Winged Thu 14-Apr-16 19:54:59

It dies = or does

AnyFucker Thu 14-Apr-16 19:59:25

Don't try and talk yourself out of feeling uncomfortable with this and don't listen to people saying you are over reacting

You feel how you feel

I would not tolerate anyone calling me a so-called "affectionate" name like Stinky. It is immature and silly.

I don't do immature and silly and if you don't want to, neither should you

gatewalker Thu 14-Apr-16 20:35:12

Completely and utterly agree with AnyFucker.

The fact that this is not what he used to call you, and you find it annoying, and he's laughing it off? His behaviour is passive aggressive - no two ways about it.

BuggersMuddle Thu 14-Apr-16 21:03:43

You feel how you feel absolutely, so tell him you're not down with that name.

I have a daft name for DP (started off as a joke and then became a thing), but it's not insulting and if he wanted me to call him something else I'd do so. (Albeit it would be weird after a few years).

DP doesn't like affectionate use of stinky etc. which is fair enough and tbh nor do I. OTOH a relative and her husband are ostensibly quite mean to each other even online with the stinky / smelly / lightweight / gadz boys or girls nonsense. They don't mean it. Everyone knows they are totally in love and just being daft (they're both people not comfortable with straight emotions tbf). I wouldn't be comfortable with it, but I don't judge those who are.

Anyway, doesn't matter - you are comfortable with what you are comfortable with.

offside Thu 14-Apr-16 21:32:25

It's up to you how you feel about it.

I personally think you're overreacting though, myself and DP call each other silly names, it's ok to be silly and immature sometimes and losen up instead of being so uptight.

I also think your comment " the good part is when I feel I am being treated unfairly I can be very cold, distant and very much doing my own thing which will only get worse, even more I will leave him if I feel he is being disrespectful." Is quite immature and passive aggressive. Maybe you should work on your communication skills too.

Chinks123 Thu 14-Apr-16 21:36:45

Personally I think you're overreacting but if it offends you, or you just don't like it then that's how you feel. Dumping him is a bit strong though? Are there other problems, is he immature in other ways?

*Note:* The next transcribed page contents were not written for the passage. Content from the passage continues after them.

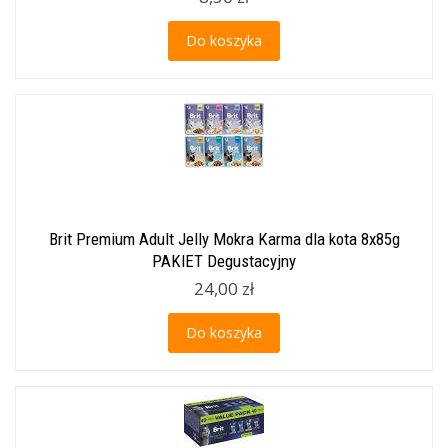
Do koszyka
Brit Premium Adult Jelly Mokra Karma dla kota 8x85g
PAKIET Degustacyjny
24,00 zł
Do koszyka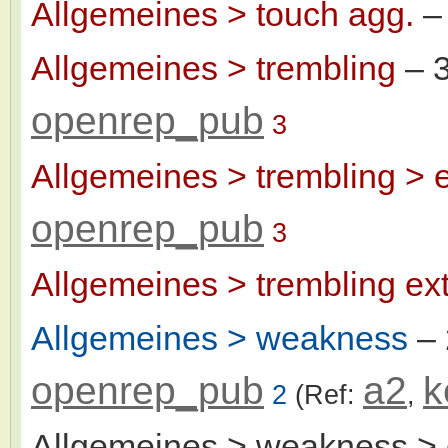
Allgemeines > touch agg.
–
Allgemeines > trembling
– 
openrep_pub
3
Allgemeines > trembling > e
openrep_pub
3
Allgemeines > trembling ext
Allgemeines > weakness
– 
openrep_pub
a2
k
2
(Ref:
,
Allgemeines > weakness >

Me and DP are very much "alright dickhead" kind of people but that's just us and if it makes us immature so be it grin we take the piss constantly but it is only a joke and I'm sure your DP didn't mean you smelt.

haveacupoftea Thu 14-Apr-16 21:50:33

I think he's going for a cheeky affectionate thing, but it doesn't really work?? If you had done a loud and hilarious fart recently it would make sense! I don't think he means any harm though. I'd be surprised if he says it again but be firm if he does.